Kita harus jelas bahwa di masa depan Bangsamoro kita dapat dengan bebas berbeda pendapat dan mengekspresikan perbedaan pendapat kita, dan hal ini tidak serta merta mengancam perdamaian; bahwa di tengah perbedaan pendapat, kita tetap bisa menjaga hubungan yang harmonis, tidak bercirikan pemaksaan dan ketidakadilan, seperti yang sedang kita coba ubah ke dalam status quo yang tidak dapat diterima.
Akhirnya, hampir dua dekade yang lalu kita sebagai bangsa berada di persimpangan jalan yang sama, ketika kita dihadapkan pada institusi-institusi baru yang akan dibentuk, yang mana institusi-institusi tersebut didasarkan pada nilai-nilai, narasi sejarah dan visi masa depan yang diwujudkan dalam ‘perjanjian damai’. ditandatangani antara dua pihak.

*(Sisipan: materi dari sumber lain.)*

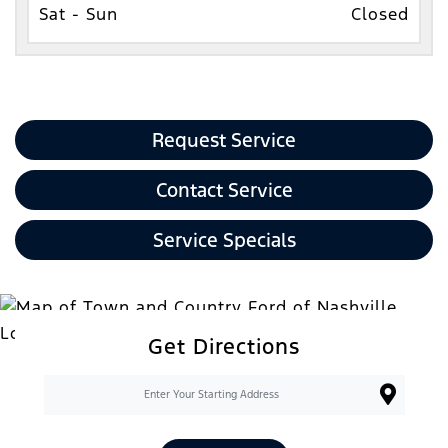
Sat - Sun
Closed
Request Service
Contact Service
Service Specials
Get Directions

Saat ini kita terus – dan Pemerintah terus – bergulat dengan kesenjangan hukum, politik dan sosial yang mencolok dalam solusi yang ditawarkan oleh perjanjian sebelumnya. Saat ini, salah satu dari sedikit hal yang dapat kita sepakati, mengacu pada pengalaman tersebut, adalah bahwa ini adalah “eksperimen yang gagal”.
Kegagalan-kegagalan yang kita alami di masa lalu mungkin disebabkan oleh gagasan yang agak disayangkan bahwa keberhasilan proses perdamaian hanya bergantung pada beberapa individu atau bahkan beberapa kelompok saja.

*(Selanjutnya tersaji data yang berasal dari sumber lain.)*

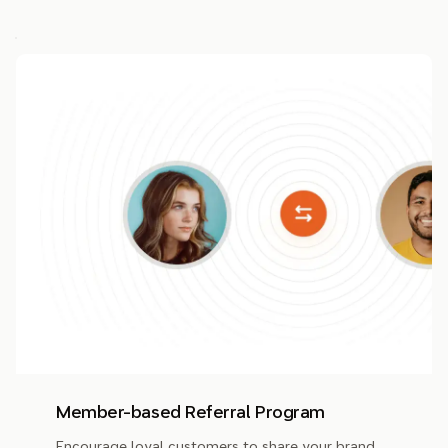
Member-based Referral Program
Encourage loyal customers to share your brand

Bahkan negarawan yang paling terhormat atau pemimpin yang paling sejati pun tidak dapat menjaga perdamaian bagi seluruh masyarakat yang bekerja sendirian. Bahkan ratusan diantaranya tidak akan mampu bertahan tanpa dukungan masyarakat.
Tantangan yang dihadapi saat ini masih sama seperti sebelumnya: bagaimana membangun tidak hanya lembaga-lembaga baru, bukan hanya undang-undang baru, namun juga perdamaian yang berkelanjutan.

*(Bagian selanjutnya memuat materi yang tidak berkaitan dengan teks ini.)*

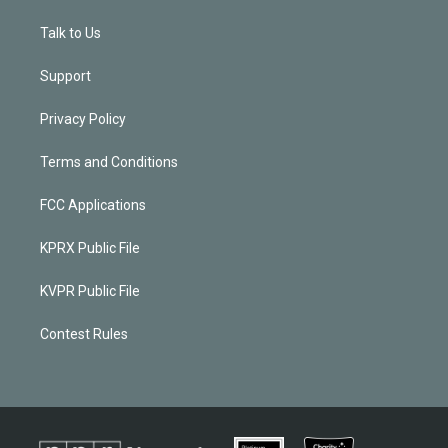
Talk to Us
Support
Privacy Policy
Terms and Conditions
FCC Applications
KPRX Public File
KVPR Public File
Contest Rules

Perdamaian yang berkelanjutan mengharuskan kita menjaga institusi dan sistem pemerintahan yang inklusif, partisipatif, transparan dan akuntabel terhadap masyarakat. Akuntabilitas mensyaratkan bahwa masyarakat mempunyai kejelasan tentang hak-hak mereka, hak-hak mereka dan apa yang dapat mereka harapkan dan tuntut dari orang-orang yang memerintah mereka.
Hari ini kita harus mengingatkan diri kita sendiri bahwa kita berada di luar negosiasi dan percakapan tertutup hanya untuk dua orang.
Kita perlu membuka pintu-pintu tersebut, membuka pikiran kita dan mendengarkan masyarakat kita, karena dalam narasi konflik di Mindanao – seperti di negara-negara lain – tidak hanya ada dua sisi cerita. – Rappler.com
Johaira Wahab adalah ketua tim hukum Panel Perdamaian Pemerintah dari tahun 2010 hingga 2013, dan anggota Komisi Transisi Bangsamoro hingga April 2014. Saat ini ia menjabat sebagai Pejabat Dinas Luar Negeri di Departemen Luar Negeri. Pidato tersebut disampaikannya pada kesempatan Pertemuan Nasional Asosiasi Pendidik Katolik Filipina (CEAP) di Manila, yang diselenggarakan oleh Komisi Advokasi Nasional CEAP yang diketuai oleh Fr. Joel Tabora, SJ dari Universitas Ateneo de Davao.